▼

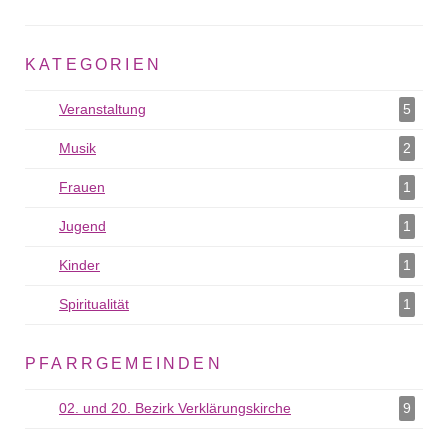
KATEGORIEN
Veranstaltung
Veranstaltung als Filter hinzufügen
5
Musik
Musik als Filter hinzufügen
2
Frauen
Frauen als Filter hinzufügen
1
Jugend
Jugend als Filter hinzufügen
1
Kinder
Kinder als Filter hinzufügen
1
Spiritualität
Spiritualität als Filter hinzufügen
1
PFARRGEMEINDEN
02. und 20. Bezirk Verklärungskirche
02. und 20. Bezirk
9
Verklärungskirche als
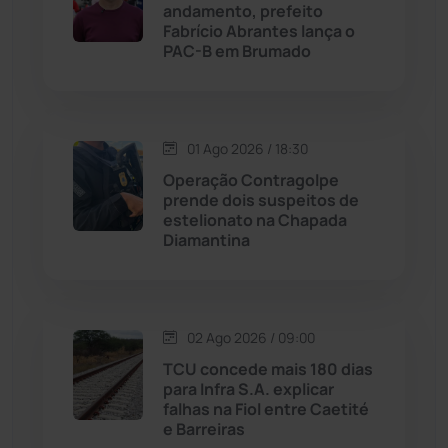
andamento, prefeito
Licínio de Almeida
(118)
Fabrício Abrantes lança o
PAC-B em Brumado
Livramento de Nossa...
(1338)
Macaúbas
(713)
01 Ago 2026 / 18:30
Operação Contragolpe
Maetinga
(101)
prende dois suspeitos de
estelionato na Chapada
Diamantina
Malhada
(82)
Malhada de Pedras
(507)
02 Ago 2026 / 09:00
Matina
(71)
TCU concede mais 180 dias
para Infra S.A. explicar
falhas na Fiol entre Caetité
Mortugaba
(31)
e Barreiras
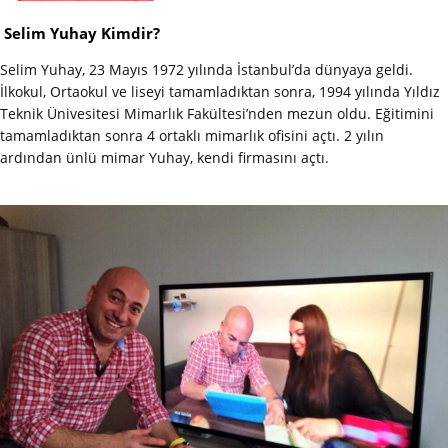
Selim Yuhay Kimdir?
Selim Yuhay, 23 Mayıs 1972 yılında İstanbul’da dünyaya geldi.
İlkokul, Ortaokul ve liseyi tamamladıktan sonra, 1994 yılında Yıldız
Teknik Ünivesitesi Mimarlık Fakültesi’nden mezun oldu. Eğitimini
tamamladıktan sonra 4 ortaklı mimarlık ofisini açtı. 2 yılın
ardından ünlü mimar Yuhay, kendi firmasını açtı.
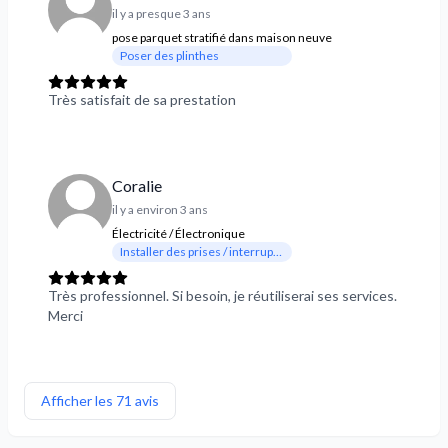
il y a presque 3 ans
pose parquet stratifié dans maison neuve
Poser des plinthes
Très satisfait de sa prestation
Coralie
il y a environ 3 ans
Électricité / Électronique
Installer des prises / interrupteurs
Très professionnel. Si besoin, je réutiliserai ses services.
Merci
Afficher les 71 avis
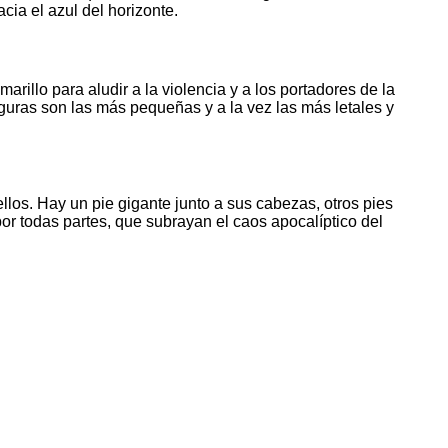
cia el azul del horizonte.
marillo para aludir a la violencia y a los portadores de la
figuras son las más pequeñas y a la vez las más letales y
llos. Hay un pie gigante junto a sus cabezas, otros pies
or todas partes, que subrayan el caos apocalíptico del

▲

__Work order__:
Every line of the listing must be reproduced exactly, though the pictures are to be left out.

__Answer to the problem__:
KATEGORIEN
Veranstaltung
Veranstaltung als Filter hinzufügen
5
Musik
Musik als Filter hinzufügen
2
Frauen
Frauen als Filter hinzufügen
1
Jugend
Jugend als Filter hinzufügen
1
Kinder
Kinder als Filter hinzufügen
1
Spiritualität
Spiritualität als Filter hinzufügen
1
PFARRGEMEINDEN
02. und 20. Bezirk Verklärungskirche
02. und 20. Bezirk
9
Verklärungskirche als
andamento, prefeito
Licínio de Almeida
(118)
Fabrício Abrantes lança o
PAC-B em Brumado
Livramento de Nossa...
(1338)
Macaúbas
(713)
01 Ago 2026 / 18:30
Operação Contragolpe
Maetinga
(101)
prende dois suspeitos de
estelionato na Chapada
Diamantina
Malhada
(82)
Malhada de Pedras
(507)
02 Ago 2026 / 09:00
Matina
(71)
TCU concede mais 180 dias
para Infra S.A. explicar
falhas na Fiol entre Caetité
Mortugaba
(31)
e Barreiras
Selim Yuhay Kimdir?
Selim Yuhay, 23 Mayıs 1972 yılında İstanbul’da dünyaya geldi.
İlkokul, Ortaokul ve liseyi tamamladıktan sonra, 1994 yılında Yıldız
Teknik Ünivesitesi Mimarlık Fakültesi’nden mezun oldu. Eğitimini
tamamladıktan sonra 4 ortaklı mimarlık ofisini açtı. 2 yılın
ardından ünlü mimar Yuhay, kendi firmasını açtı.
il y a presque 3 ans
pose parquet stratifié dans maison neuve
Poser des plinthes
Très satisfait de sa prestation
Coralie
il y a environ 3 ans
Électricité / Électronique
Installer des prises / interrupteurs
Très professionnel. Si besoin, je réutiliserai ses services.
Merci
Afficher les 71 avis
cia el azul del horizonte.
marillo para aludir a la violencia y a los portadores de la
figuras son las más pequeñas y a la vez las más letales y
llos. Hay un pie gigante junto a sus cabezas, otros pies
or todas partes, que subrayan el caos apocalíptico del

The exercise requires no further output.